Exercise objective – Copy all lines of the listing that include the string "OWNER".
########################################
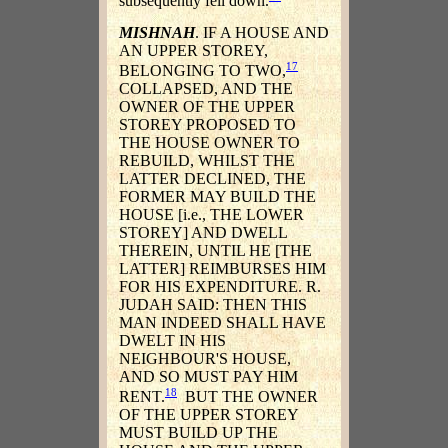
subsequently fell down.
MISHNAH
. IF A HOUSE AND
AN UPPER STOREY,
17
BELONGING TO TWO,
COLLAPSED, AND THE
OWNER OF THE UPPER
STOREY PROPOSED TO
THE HOUSE OWNER TO
REBUILD, WHILST THE
LATTER DECLINED, THE
FORMER MAY BUILD THE
HOUSE [i.e., THE LOWER
STOREY] AND DWELL
THEREIN, UNTIL HE [THE
LATTER] REIMBURSES HIM
FOR HIS EXPENDITURE. R.
JUDAH SAID: THEN THIS
MAN INDEED SHALL HAVE
DWELT IN HIS
NEIGHBOUR'S HOUSE,
AND SO MUST PAY HIM
18
RENT.
BUT THE OWNER
OF THE UPPER STOREY
MUST BUILD UP THE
########################################
Task result –
OWNER OF THE UPPER
THE HOUSE OWNER TO
BUT THE OWNER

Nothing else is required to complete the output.